#### YOUR TASK
Set down a true copy of the data, with all pictures left out.

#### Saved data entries
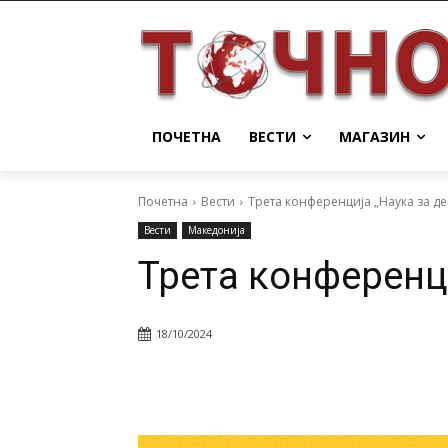
ПОЧЕТНА
ВЕСТИ
МАГАЗИН
Почетна
Вести
Трета конференција „Наука за де
Вести
Македонија
Трета конференци
18/10/2024
Facebook
Twitter
Pin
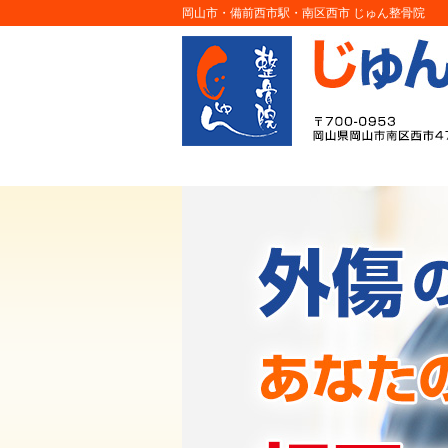
岡山市・備前西市駅・南区西市 じゅん整骨院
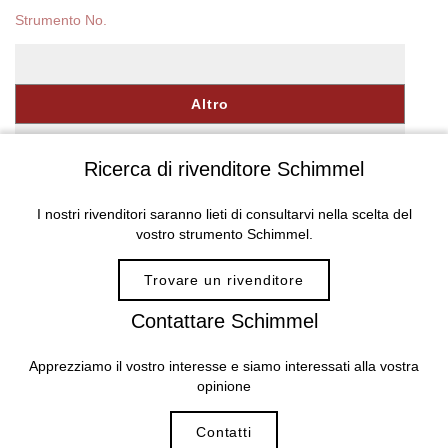
Altro
Alternative:
Ricerca di rivenditore Schimmel
I nostri rivenditori saranno lieti di consultarvi nella scelta del
vostro strumento Schimmel.
Trovare un rivenditore
Contattare Schimmel
Apprezziamo il vostro interesse e siamo interessati alla vostra
opinione
Contatti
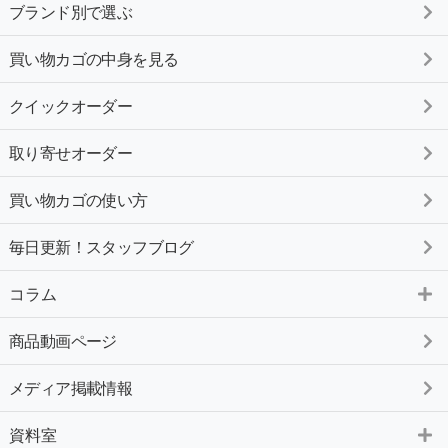
ブランド別で選ぶ
買い物カゴの中身を見る
クイックオーダー
取り寄せオーダー
買い物カゴの使い方
毎日更新！スタッフブログ
コラム
商品動画ページ
メディア掲載情報
資料室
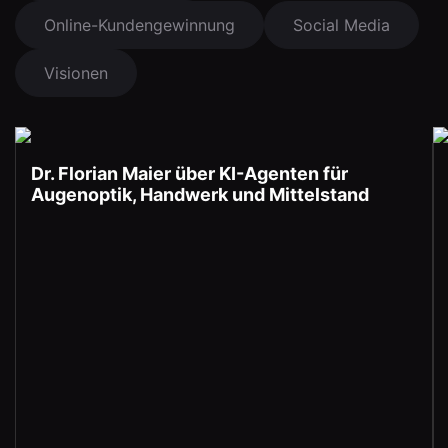
Online-Kundengewinnung
Social Media
Visionen
Dr. Florian Maier über KI-Agenten für
Augenoptik, Handwerk und Mittelstand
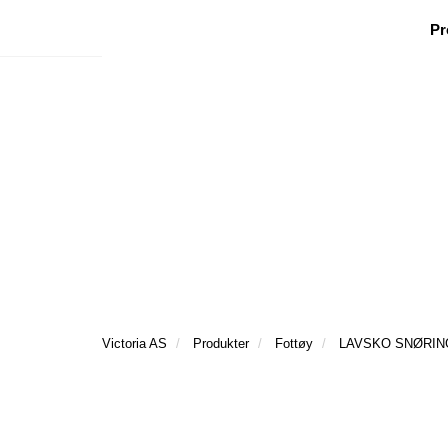
|
|
|
Facebook
Nyhetsbrev
Ønsker besøk
Pr
Victoria AS
Produkter
Fottøy
LAVSKO SNØRING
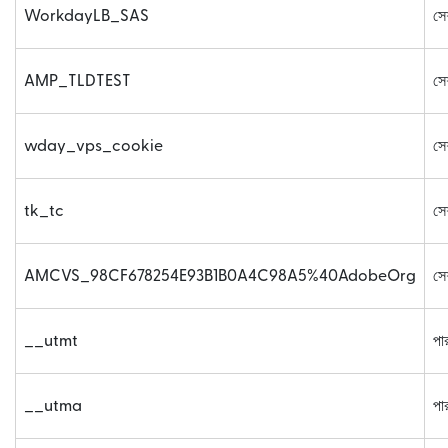
WorkdayLB_SAS
সে
AMP_TLDTEST
সে
wday_vps_cookie
সে
tk_tc
সে
AMCVS_98CF678254E93B1B0A4C98A5%40AdobeOrg
সে
__utmt
পার
__utma
পার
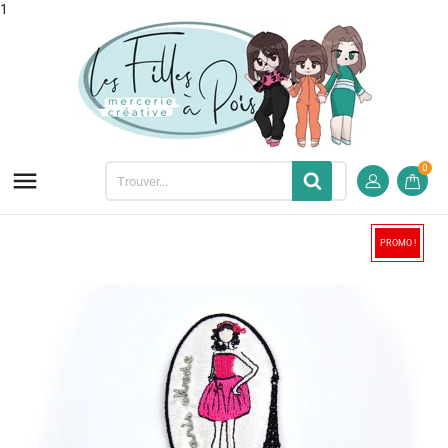
1
0

PROMO !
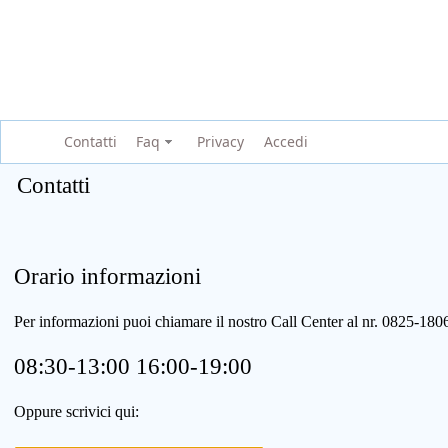
Contatti
Faq
Privacy
Accedi
Contatti
Orario informazioni
Per informazioni puoi chiamare il nostro Call Center al nr. 0825-1
08:30-13:00 16:00-19:00
Oppure scrivici qui:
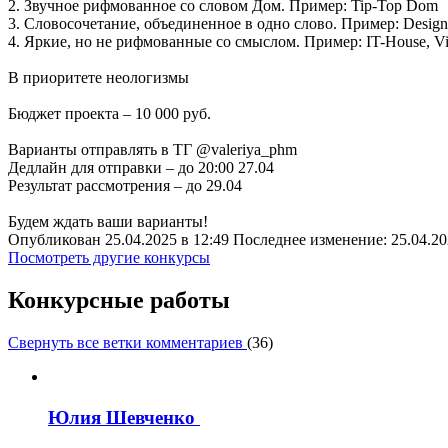
2. Звучное рифмованное со словом Дом. Пример: Tip-Top Dom
3. Словосочетание, объединенное в одно слово. Пример: Design
4. Яркие, но не рифмованные со смыслом. Пример: IT-House, V
В приоритете неологизмы
Бюджет проекта – 10 000 руб.
Варианты отправлять в ТГ @valeriya_phm
Дедлайн для отправки – до 20:00 27.04
Результат рассмотрения – до 29.04
Будем ждать ваши варианты!
Опубликован 25.04.2025 в 12:49 Последнее изменение: 25.04.20
Посмотреть другие конкурсы
Конкурсные работы
Свернуть все ветки комментариев
(
36
)
Юлия Шевченко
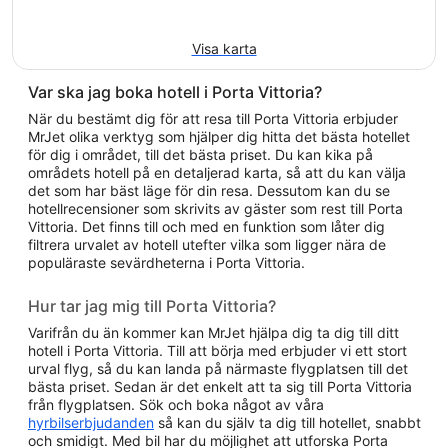
Visa karta
Var ska jag boka hotell i Porta Vittoria?
När du bestämt dig för att resa till Porta Vittoria erbjuder
MrJet olika verktyg som hjälper dig hitta det bästa hotellet
för dig i området, till det bästa priset. Du kan kika på
områdets hotell på en detaljerad karta, så att du kan välja
det som har bäst läge för din resa. Dessutom kan du se
hotellrecensioner som skrivits av gäster som rest till Porta
Vittoria. Det finns till och med en funktion som låter dig
filtrera urvalet av hotell utefter vilka som ligger nära de
populäraste sevärdheterna i Porta Vittoria.
Hur tar jag mig till Porta Vittoria?
Varifrån du än kommer kan MrJet hjälpa dig ta dig till ditt
hotell i Porta Vittoria. Till att börja med erbjuder vi ett stort
urval flyg, så du kan landa på närmaste flygplatsen till det
bästa priset. Sedan är det enkelt att ta sig till Porta Vittoria
från flygplatsen. Sök och boka något av våra
hyrbilserbjudanden
så kan du själv ta dig till hotellet, snabbt
och smidigt. Med bil har du möjlighet att utforska Porta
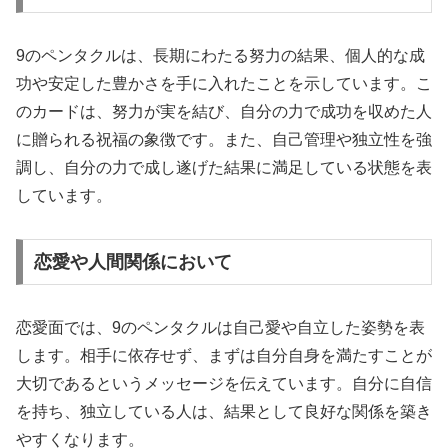
9のペンタクルは、長期にわたる努力の結果、個人的な成
功や安定した豊かさを手に入れたことを示しています。こ
のカードは、努力が実を結び、自分の力で成功を収めた人
に贈られる祝福の象徴です。また、自己管理や独立性を強
調し、自分の力で成し遂げた結果に満足している状態を表
しています。
恋愛や人間関係において
恋愛面では、9のペンタクルは自己愛や自立した姿勢を表
します。相手に依存せず、まずは自分自身を満たすことが
大切であるというメッセージを伝えています。自分に自信
を持ち、独立している人は、結果として良好な関係を築き
やすくなります。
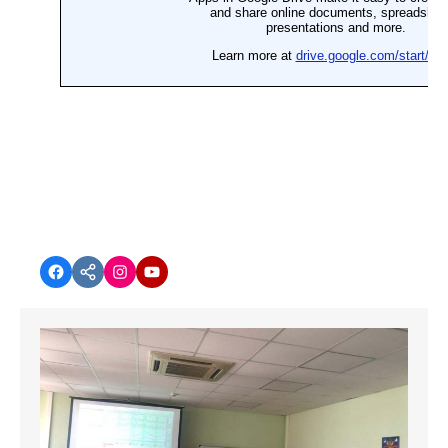
Facebook
vk.com
instagram.com
YouTube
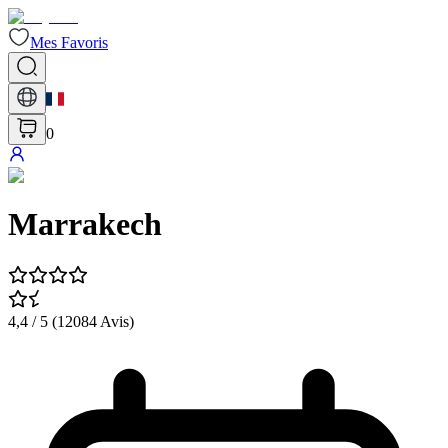
Mes Favoris
0
Marrakech
4,4
/ 5 (
12084
Avis
)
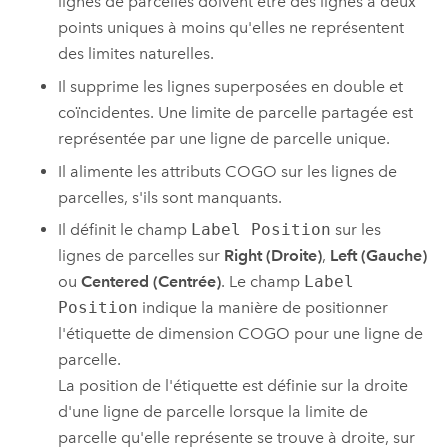
lignes de parcelles doivent être des lignes à deux
points uniques à moins qu'elles ne représentent
des limites naturelles.
Il supprime les lignes superposées en double et
coïncidentes. Une limite de parcelle partagée est
représentée par une ligne de parcelle unique.
Il alimente les attributs COGO sur les lignes de
parcelles, s'ils sont manquants.
Il définit le champ
Label Position
sur les
lignes de parcelles sur
Right (Droite)
,
Left (Gauche)
ou
Centered (Centrée)
. Le champ
Label
Position
indique la manière de positionner
l'étiquette de dimension COGO pour une ligne de
parcelle.
La position de l'étiquette est définie sur la droite
d'une ligne de parcelle lorsque la limite de
parcelle qu'elle représente se trouve à droite, sur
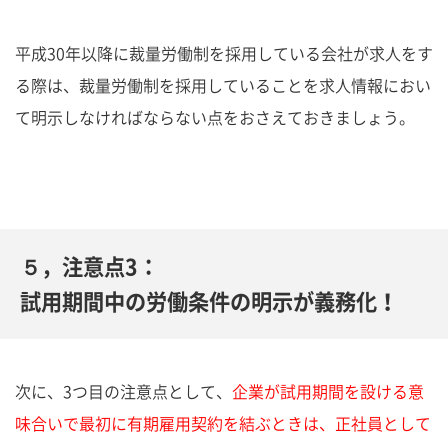
平成30年以降に裁量労働制を採用している会社が求人をす
る際は、裁量労働制を採用していることを求人情報におい
て明示しなければならない点をおさえておきましょう。
５，注意点3：
試用期間中の労働条件の明示が義務化！
次に、3つ目の注意点として、
企業が試用期間を設ける意
味合いで最初に有期雇用契約を結ぶときは、正社員として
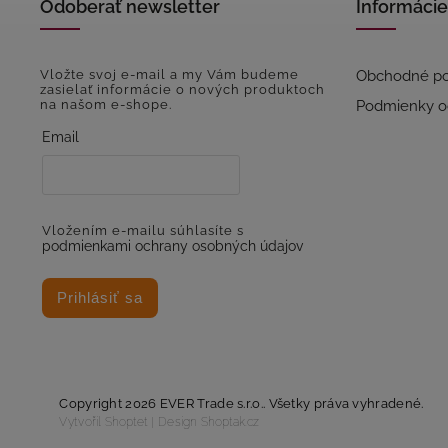
Odoberať newsletter
Informácie
Vložte svoj e-mail a my Vám budeme
Obchodné p
zasielať informácie o nových produktoch
na našom e-shope.
Podmienky o
Email
Vložením e-mailu súhlasíte s
podmienkami ochrany osobných údajov
Prihlásiť sa
Copyright 2026
EVER Trade s.r.o.
. Všetky práva vyhradené.
Vytvořil
Shoptet
| Design
Shoptak.cz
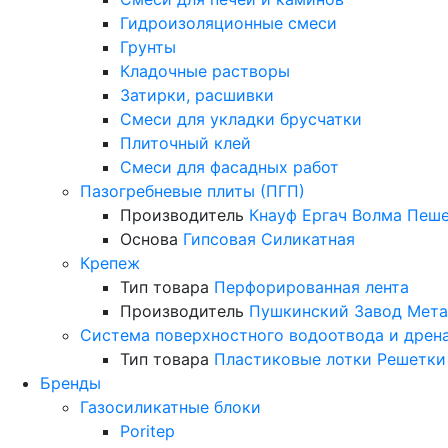
Гидроизоляционные смеси
Грунты
Кладочные растворы
Затирки, расшивки
Смеси для укладки брусчатки
Плиточный клей
Смеси для фасадных работ
Пазогребневые плиты (ПГП)
Производитель
Кнауф
Ергач
Волма
Пеше
Основа
Гипсовая
Силикатная
Крепеж
Тип товара
Перфорированная лента
Производитель
Пушкинский Завод Мета
Система поверхностного водоотвода и дрен
Тип товара
Пластиковые лотки
Решетки
Бренды
Газосиликатные блоки
Poritep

#### EXERCISE ANSWER
ПОЧЕТНА
ВЕСТИ
МАГАЗИН
Почетна
Вести
Трета конференција „Наука за де
Вести
Македонија
Трета конференци
18/10/2024
Facebook
Twitter
Pin
岡山市・備前西市駅・南区西市 じゅん整骨院
Altro
Alternative:
Ricerca di rivenditore Schimmel
I nostri rivenditori saranno lieti di consultarvi nella scelta del
vostro strumento Schimmel.
Trovare un rivenditore
Contattare Schimmel
Apprezziamo il vostro interesse e siamo interessati alla vostra
opinione
Contatti
ブランド別で選ぶ
買い物カゴの中身を見る
クイックオーダー
取り寄せオーダー
買い物カゴの使い方
毎日更新！スタッフブログ
コラム
商品動画ページ
メディア掲載情報
資料室
Online-Kundengewinnung
Social Media
Visionen
Dr. Florian Maier über KI-Agenten für
Augenoptik, Handwerk und Mittelstand
|
|
|
Facebook
Nyhetsbrev
Ønsker besøk
Pr
Victoria AS
Produkter
Fottøy
LAVSKO SNØRING
WorkdayLB_SAS
সে
AMP_TLDTEST
সে
wday_vps_cookie
সে
tk_tc
সে
AMCVS_98CF678254E93B1B0A4C98A5%40AdobeOrg
সে
__utmt
পার
__utma
পার
1
0

PROMO !
Contatti
Faq
Privacy
Accedi
Contatti
Orario informazioni
Per informazioni puoi chiamare il nostro Call Center al nr. 0825-1
08:30-13:00 16:00-19:00
Oppure scrivici qui:
2. Звучное рифмованное со словом Дом. Пример: Tip-Top Dom
3. Словосочетание, объединенное в одно слово. Пример: Design
4. Яркие, но не рифмованные со смыслом. Пример: IT-House, V
В приоритете неологизмы
Бюджет проекта – 10 000 руб.
Варианты отправлять в ТГ @valeriya_phm
Дедлайн для отправки – до 20:00 27.04
Результат рассмотрения – до 29.04
Будем ждать ваши варианты!
Опубликован 25.04.2025 в 12:49 Последнее изменение: 25.04.20
Посмотреть другие конкурсы
Конкурсные работы
Свернуть все ветки комментариев
(
36
)
Юлия Шевченко
Visa karta
Var ska jag boka hotell i Porta Vittoria?
När du bestämt dig för att resa till Porta Vittoria erbjuder
MrJet olika verktyg som hjälper dig hitta det bästa hotellet
för dig i området, till det bästa priset. Du kan kika på
områdets hotell på en detaljerad karta, så att du kan välja
det som har bäst läge för din resa. Dessutom kan du se
hotellrecensioner som skrivits av gäster som rest till Porta
Vittoria. Det finns till och med en funktion som låter dig
filtrera urvalet av hotell utefter vilka som ligger nära de
populäraste sevärdheterna i Porta Vittoria.
Hur tar jag mig till Porta Vittoria?
Varifrån du än kommer kan MrJet hjälpa dig ta dig till ditt
hotell i Porta Vittoria. Till att börja med erbjuder vi ett stort
urval flyg, så du kan landa på närmaste flygplatsen till det
bästa priset. Sedan är det enkelt att ta sig till Porta Vittoria
från flygplatsen. Sök och boka något av våra
hyrbilserbjudanden
så kan du själv ta dig till hotellet, snabbt
och smidigt. Med bil har du möjlighet att utforska Porta
9のペンタクルは、長期にわたる努力の結果、個人的な成
功や安定した豊かさを手に入れたことを示しています。こ
のカードは、努力が実を結び、自分の力で成功を収めた人
に贈られる祝福の象徴です。また、自己管理や独立性を強
調し、自分の力で成し遂げた結果に満足している状態を表
しています。
恋愛や人間関係において
恋愛面では、9のペンタクルは自己愛や自立した姿勢を表
します。相手に依存せず、まずは自分自身を満たすことが
大切であるというメッセージを伝えています。自分に自信
を持ち、独立している人は、結果として良好な関係を築き
やすくなります。
Facebook
vk.com
instagram.com
YouTube
Mes Favoris
0
Marrakech
4,4
/ 5 (
12084
Avis
)
lignes de parcelles doivent être des lignes à deux
points uniques à moins qu'elles ne représentent
des limites naturelles.
Il supprime les lignes superposées en double et
coïncidentes. Une limite de parcelle partagée est
représentée par une ligne de parcelle unique.
Il alimente les attributs COGO sur les lignes de
parcelles, s'ils sont manquants.
Il définit le champ
Label Position
sur les
lignes de parcelles sur
Right (Droite)
,
Left (Gauche)
ou
Centered (Centrée)
. Le champ
Label
Position
indique la manière de positionner
l'étiquette de dimension COGO pour une ligne de
parcelle.
La position de l'étiquette est définie sur la droite
d'une ligne de parcelle lorsque la limite de
parcelle qu'elle représente se trouve à droite, sur
平成30年以降に裁量労働制を採用している会社が求人をす
る際は、裁量労働制を採用していることを求人情報におい
て明示しなければならない点をおさえておきましょう。
５，注意点3：
試用期間中の労働条件の明示が義務化！
次に、3つ目の注意点として、
企業が試用期間を設ける意
味合いで最初に有期雇用契約を結ぶときは、正社員として
Odoberať newsletter
Informácie
Vložte svoj e-mail a my Vám budeme
Obchodné p
zasielať informácie o nových produktoch
na našom e-shope.
Podmienky o
Email
Vložením e-mailu súhlasíte s
podmienkami ochrany osobných údajov
Prihlásiť sa
Copyright 2026
EVER Trade s.r.o.
. Všetky práva vyhradené.
Vytvořil
Shoptet
| Design
Shoptak.cz
Гидроизоляционные смеси
Грунты
Кладочные растворы
Затирки, расшивки
Смеси для укладки брусчатки
Плиточный клей
Смеси для фасадных работ
Пазогребневые плиты (ПГП)
Производитель
Кнауф
Ергач
Волма
Пеше
Основа
Гипсовая
Силикатная
Крепеж
Тип товара
Перфорированная лента
Производитель
Пушкинский Завод Мета
Система поверхностного водоотвода и дрен
Тип товара
Пластиковые лотки
Решетки
Бренды
Газосиликатные блоки
Poritep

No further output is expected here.